Despite the limitations, this study underscores the value of taking a comparative approach to understand patterns of Indigenous health disparities in different societies. Taken together, our results suggest that, at a national level, Indigenous peoples in the USA are more disadvantaged in health terms than Indigenous peoples in Mexico. This cross-national variation in SES-health disparities suggests that social gradients cannot be attributed only to overrepresentation in lower levels of SES, but rather they are socially produced [52].

A weak relationship between education and health among Indigenous peoples has implications for policy. Because of the long-standing patterns of health deprivation experienced by Indigenous peoples, improving their health outcomes is a central focus of public health policies in both countries. While government investments in education are generally beneficial, our results suggest that these are unlikely to lead to substantial improvements in Indigenous population health or reductions in Indigenous health disparities. Rather, what is likely needed are policies that address structural factors related to Indigenous inequities in a variety of areas, including access to health care, employment, housing, water, and healthy food.

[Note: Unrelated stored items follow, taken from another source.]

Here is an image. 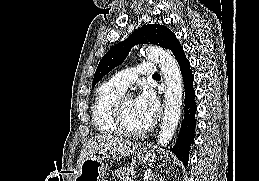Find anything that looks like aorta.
Instances as JSON below:
<instances>
[{
    "label": "aorta",
    "instance_id": "obj_1",
    "mask_svg": "<svg viewBox=\"0 0 259 181\" xmlns=\"http://www.w3.org/2000/svg\"><path fill=\"white\" fill-rule=\"evenodd\" d=\"M142 54L158 63L166 83L165 111L158 135V143L165 146L172 139L181 116L182 75L173 56L159 47L149 46Z\"/></svg>",
    "mask_w": 259,
    "mask_h": 181
}]
</instances>
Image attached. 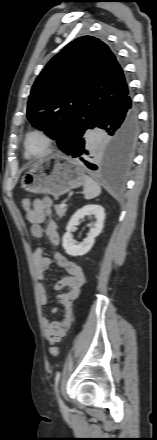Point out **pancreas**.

Walter and Saggers [30] argue that “the social, political, and economic consequences of being an Indigenous person […] add a dimension that cannot simply be plugged into existing mainstream models” of the social determinants of health. Our paper provides support to this statement by showing that education—a SES indicator that is often described as “the most important modifiable social determinant of health” [95]—offers only a partial explanation of Indigenous health disparities. To the extent that SES describes an unequal distribution of resources, it may overlap with issues of colonialism, racism, and policy [96].

To conclude, this study raises the question about the validity of using traditional measures of SES in Indigenous contexts. Income, education, and employment may represent different constructs for Indigenous peoples (indeed, this may also be the case for health constructs) across different social and national contexts. It could be, as Altman [97] suggests, that social status for these communities may be more related to knowledge or to control rather than accumulation of material resources. Another problem is that measures like employment and income depend on the formal labor market and on cash incomes. However, many Indigenous peoples are frequently employed in the informal economy or in traditional livelihood activities; thus, they often have irregular income streams and many are paid in kind rather than cash [98] Existing measures of economic status are grounded on a market-oriented perspective of capitalistic society rather than on Indigenous peoples’ reality and their understanding of economic and social status [97]. This suggests the need to redefine our existing notions of SES in order to have a better understanding of its complex relationship with Indigenous health [13]. In line with decolonial methodologies, this redefinition must be developed in conversation with Indigenous peoples in order to fully capture their own interpretations of social status, well-being, and health [99, 100].